Generated by GPT-5-mini| Square | |
|---|---|
![]() | |
| Name | Square |
| Caption | A regular square |
| Type | Quadrilateral |
| Symmetry | D4 |
Square
A square is a planar regular quadrilateral with four equal sides and four equal angles. It combines properties of Euclidean geometry, plane figures and polygon theory, and appears in studies by figures such as Euclid, René Descartes, and Bernhard Riemann. Squares serve as fundamental units in analyses ranging from Pythagorean theorem proofs to Cartesian coordinate system constructions.
A square is defined as a quadrilateral that is both a rhombus and a rectangle, possessing equal side lengths and right angles; this definition relates to propositions in Elements (Euclid). Properties include equal diagonals that are perpendicular bisectors, congruent adjacent triangles, and area equal to the square of a side length, a relation used by Pythagoras and discussed in works like Euclid's Elements and Al-Khwarizmi's treatises. The set of interior points satisfies axioms from Euclidean plane geometry while interacting with concepts formalized by David Hilbert.
Metric relationships for a square with side length s include perimeter 4s and area s^2, paralleling formulas in texts by Heron of Alexandria and later expositors such as Isaac Newton. The diagonals have length s√2, connecting to results in Pythagorean theorem demonstrations and to distance formulas in the Cartesian coordinate system. Circumradius and inradius are s/√2 and s/2 respectively, quantities that appear in computations in trigonometry and in constructions by Georg Cantor-era analysts. Measurement and approximation methods for squares were applied in projects like the layout of Roman roads and planning of Hagia Sophia foundations.
In the Cartesian coordinate system, a square aligned with axes and centered at the origin can be represented by vertex coordinates (±a, ±a), linking to algebraic geometry treatments found in works by René Descartes and Gottfried Wilhelm Leibniz. Linear inequalities |x| ≤ a, |y| ≤ a describe the filled square region, while rotation by θ uses rotation matrix entries cosθ and sinθ as in studies by Joseph-Louis Lagrange. Algebraic curve intersections, lattice point counts, and Ehrhart polynomials for integer dilates of a unit square connect to research by Eugène Ehrhart and Carl Friedrich Gauss's lattice point problem. Coordinate transformations used in Fourier analysis and affine geometry map squares to other parallelograms under linear mappings examined by Élie Cartan and Felix Klein.
The symmetry group of a square is the dihedral group of order 8, D4, central in group theory discussions by Niels Henrik Abel and Évariste Galois; generators include a 90° rotation and a reflection.
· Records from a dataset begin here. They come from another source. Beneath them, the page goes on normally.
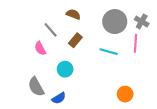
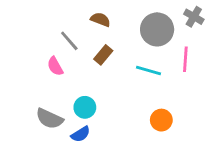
gray cross: (142, 22) -> (194, 17), moved
cyan circle: (65, 69) -> (85, 107), moved
gray semicircle: (36, 87) -> (49, 119), turned -36
orange circle: (125, 94) -> (161, 120), moved

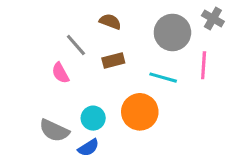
brown rectangle: (103, 55) -> (113, 60), turned 36
orange circle: (161, 120) -> (140, 112), moved, size x1.5

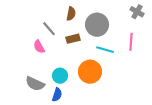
brown semicircle: (110, 22) -> (71, 14), turned 80
gray circle: (172, 32) -> (97, 25), moved
blue semicircle: (88, 148) -> (57, 95), turned -40

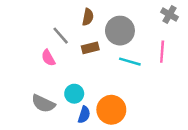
orange circle: (90, 72) -> (111, 110), moved
blue semicircle: (57, 95) -> (84, 115), moved

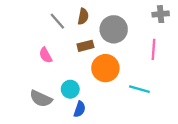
gray cross: (169, 15) -> (161, 14), turned -35
gray line: (61, 36) -> (57, 21), moved
cyan line: (130, 62) -> (139, 89), moved
orange circle: (111, 110) -> (105, 68), moved

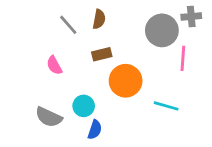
gray circle: (114, 29) -> (162, 30), moved

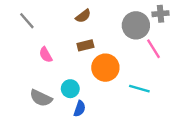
brown semicircle: (99, 19) -> (83, 16), turned 42
gray line: (68, 25) -> (27, 21), moved
pink line: (183, 58) -> (153, 49), turned -36

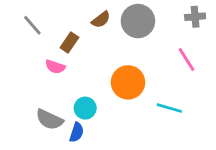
gray circle: (136, 25) -> (138, 21), moved
brown rectangle: (85, 45) -> (69, 42), moved, turned -42
pink semicircle: (46, 55) -> (55, 67), turned -42
blue semicircle: (80, 109) -> (77, 132), moved

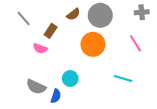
orange circle: (128, 82) -> (93, 44), moved
cyan circle: (85, 108) -> (70, 78), moved

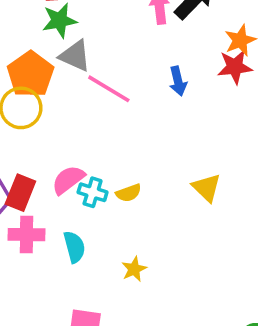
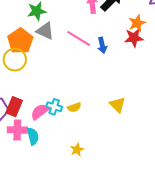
pink line: (109, 89) -> (79, 38), moved
pink semicircle: (68, 180) -> (40, 112), moved
cyan semicircle: (74, 247) -> (33, 136), moved

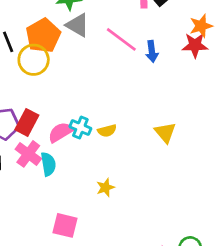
pink cross: (17, 130) -> (28, 154), turned 30

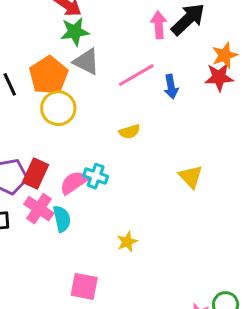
pink line: (121, 39) -> (136, 75), turned -64
yellow circle: (34, 60) -> (58, 108), moved
yellow semicircle: (107, 131) -> (130, 132), moved

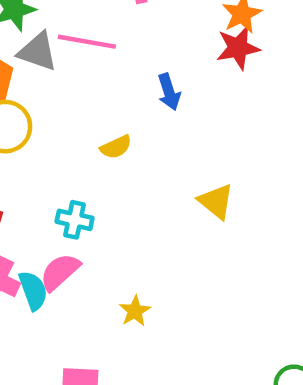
pink line: (136, 75) -> (87, 42), moved, turned 48
blue arrow: (171, 87) -> (169, 92), moved
pink semicircle: (74, 183) -> (60, 272), moved

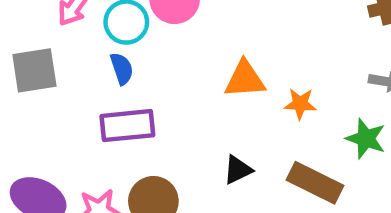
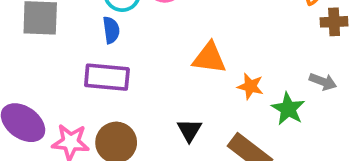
green star: (366, 139) -> (288, 109), moved
black triangle: (238, 170) -> (189, 130), turned -44

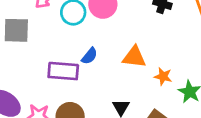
blue semicircle: (111, 30) -> (89, 56), moved, turned 48

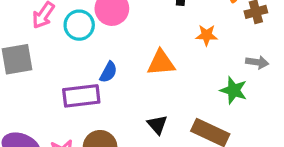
orange star: (163, 76) -> (207, 35), moved

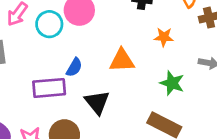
green star: (234, 90) -> (172, 83), moved
black triangle: (157, 125) -> (97, 102), moved, size x1.4

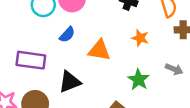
blue semicircle: (74, 67) -> (67, 35), moved
black triangle: (97, 102) -> (70, 82), turned 35

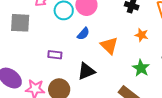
orange triangle: (99, 50) -> (109, 46), turned 36
purple rectangle: (31, 60) -> (55, 55), size x0.6

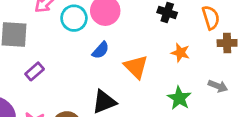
purple rectangle: (55, 55) -> (35, 71), moved, turned -48

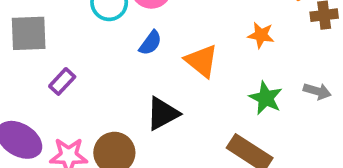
gray arrow: (218, 86) -> (317, 91), moved

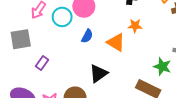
orange star: (261, 35) -> (135, 26), moved
green star: (266, 98) -> (162, 67), moved

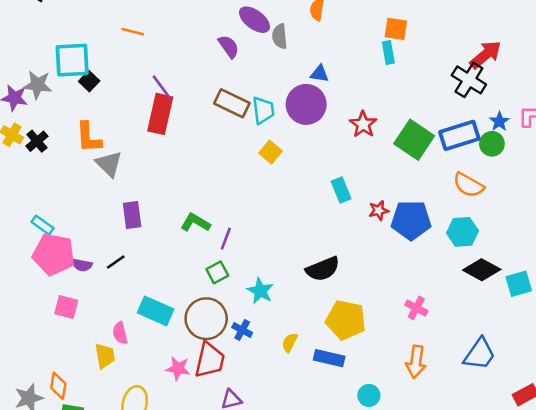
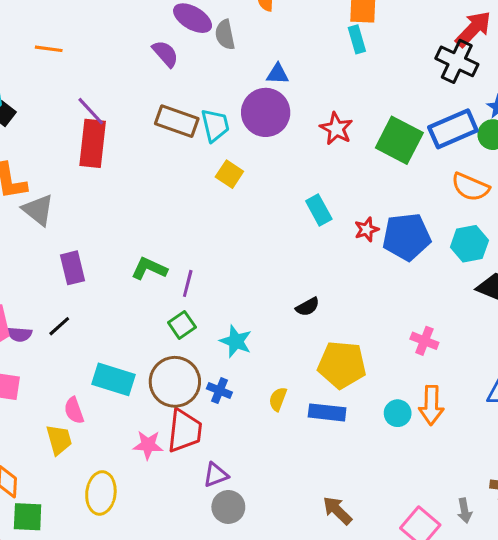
black semicircle: (323, 269) -> (308, 307), size x0.6
cyan circle: (369, 395) -> (398, 413), moved

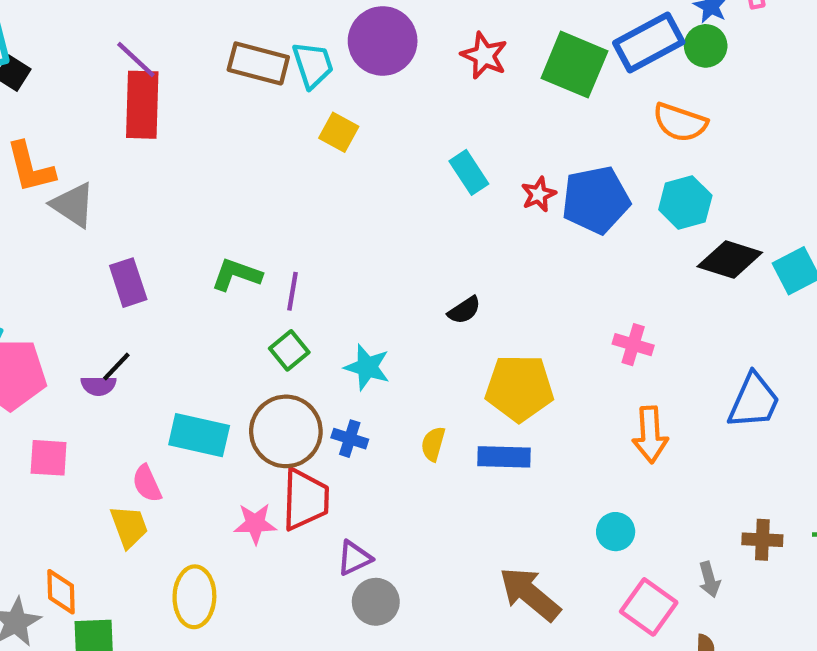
purple semicircle: (19, 334) -> (99, 386), moved
cyan circle: (398, 413) -> (616, 532), moved
brown arrow: (337, 510) -> (530, 594), size x1.4

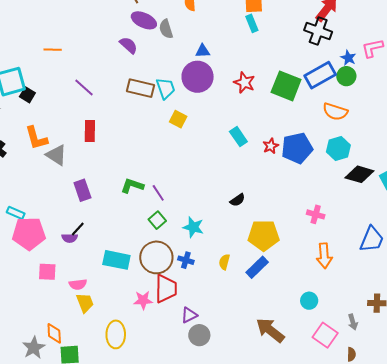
red rectangle: (142, 105) -> (90, 131), moved, size x0.7
purple line: (292, 291) -> (158, 193), turned -42
blue rectangle: (504, 457) -> (257, 267), turned -45
pink semicircle: (147, 484) -> (78, 284), moved, turned -72

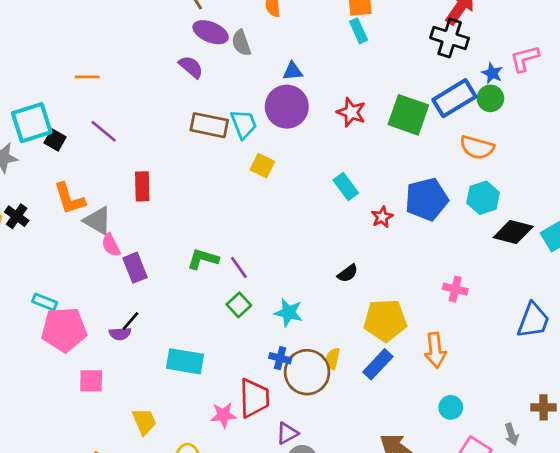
purple line: (84, 87) -> (104, 131), moved
red star: (271, 146) -> (382, 217), moved
orange arrow: (324, 256) -> (435, 350), moved
brown circle: (156, 257) -> (307, 372), moved
pink semicircle: (78, 284) -> (111, 245), moved, turned 72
Conjugacy classes and subgroup lattices for D4 are standard examples in texts by Arthur Cayley and William Rowan Hamilton. Transformations preserving a square's structure include isometries studied in Bernhard Riemann's analysis and affine maps treated by Sophus Lie, while similarity transformations scale side length and preserve angles, a concept used by Johann Carl Friedrich Gauss in complex analysis contexts.
Squares appear in tiling problems such as the squaring the square problem solved by mathematicians including R.L. Brooks, Charles Tutte, and William T. Tutte, and in tessellations studied by M.C. Escher and Branko Grünbaum. They are used in architecture exemplified by Parthenon plans and Seville Cathedral designs, in urban layouts like Manhattan street grids, and in engineering through finite element method meshes and computer graphics rasterization. In games and puzzles, squares feature in chessboard compositions, magic square studies traced to Sangaku tablets and Albrecht Dürer, and in digital imaging via pixel arrays used by firms such as Adobe Systems and NVIDIA.
The term derives from Old French carre and Latin quadratus, used in medieval scholasticism and in commentaries by Boethius and Thomas Aquinas. Ancient treatments appear in Babylonian mathematics tablets and in Egyptian mathematics of the Rhind Mathematical Papyrus, while classical expositions are found in Euclid's corpus. Renaissance figures including Leonardo da Vinci and Albrecht Dürer reinvigorated square studies in art and proportion, and modern algebraic formalization was influenced by Augustin-Louis Cauchy and David Hilbert.